If you told me as a teenager that I would a) earn a graduate degree, and b) work at an institution like Chapman University, I would never have believed you. I simply did not believe that either of these things were in the cards for me. As a first-generation college student and someone who grew up with limited financial resources, I am no stranger to the inequities and barriers that exist within the world of higher education.
Pushing Back on Imposter Syndrome
Truthfully speaking, I have experienced imposter syndrome at points in my life. These experiences tend to occur in situations where I am the single differing voice in a room full of much louder ones, or when I interact with people who have biased views around women in leadership roles.

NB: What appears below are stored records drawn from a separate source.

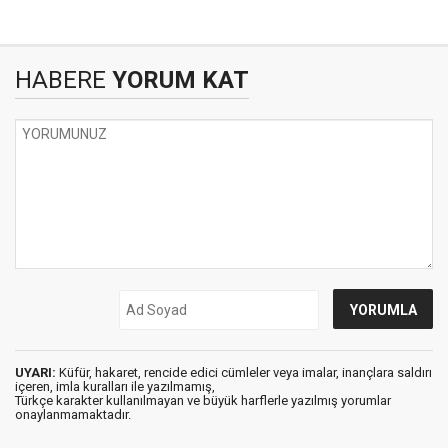
HABERE
YORUM KAT
UYARI:
Küfür, hakaret, rencide edici cümleler veya imalar, inançlara saldırı
içeren, imla kuralları ile yazılmamış,
Türkçe karakter kullanılmayan ve büyük harflerle yazılmış yorumlar
onaylanmamaktadır.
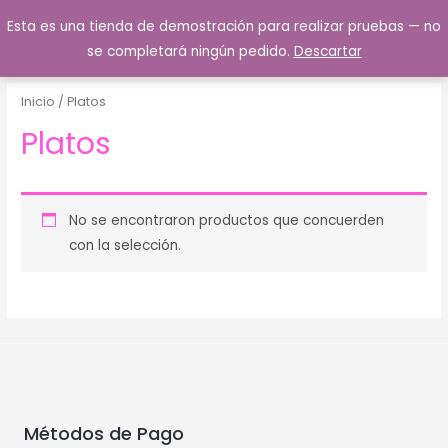
Esta es una tienda de demostración para realizar pruebas — no
0
se completará ningún pedido.
Descartar
Inicio
/ Platos
Platos
No se encontraron productos que concuerden
con la selección.
Métodos de Pago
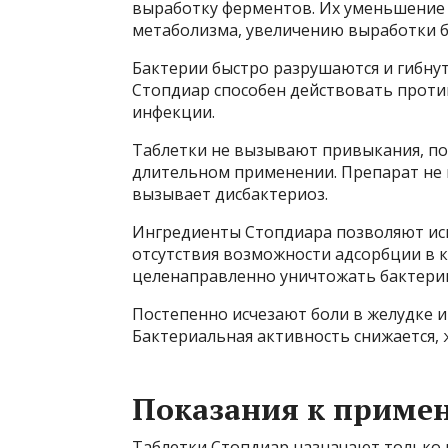
выработку ферментов. Их уменьшение
метаболизма, увеличению выработки бе
Бактерии быстро разрушаются и гибну
Стопдиар способен действовать прот
инфекции.
Таблетки не вызывают привыкания, по
длительном применении. Препарат не
вызывает дисбактериоз.
Ингредиенты Стопдиара позволяют исп
отсутствия возможности адсорбции в 
целенаправленно уничтожать бактерии
Постепенно исчезают боли в желудке и
Бактериальная активность снижается, 
Показания к приме
Таблетки Стопдиар назначают только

As a woman, I experience microaggressions and scrutiny that my male counterparts simply do not. One key lesson (or a mantra, if you will) that has stayed at the forefront of my mind, especially when I think about leadership, is that I must amplify my voice in spaces where I know it needs to be heard. This is not always easy; in fact, it can be incredibly difficult, but I believe that it’s an important and necessary part of being a courageous leader.
Uplifting All Women
I acknowledge that I possess inherent privilege as a white-passing, cisgender woman living in this world. So, in addition to speaking my own truth, it is also important to recognize the role I can play to uplift voices who are too often dismissed or not included in important conversations (i.e.: our Black, indigenous and people of color (BIPOC) friends, our friends with disabilities, our LGBTQIA+ friends). I have learned that allyship is a continual practice and commitment, not an arrived destination.
Getting involved with the Chapman Diversity Project is one of the best decisions I have made at Chapman. Through these groups, I have had the opportunity to work with incredibly talented people from all walks of life on initiatives that have made a true impact on this campus. I am continually inspired by their passion for social justice and their unique ability to build meaningful community spaces.
We have a long way to go at Chapman with regard to diversity, equity and inclusion, but I am so heartened to know that there are a number of people here who are committed to making Chapman a more equitable place.
As we celebrate Women’s History Month, let us not forget to learn and share the stories of BIPOC women who used their voices for good like Marsha P. Johnson, Winona LaDuke, and bell hooks. After all, feminism is not feminism unless it is intersectional.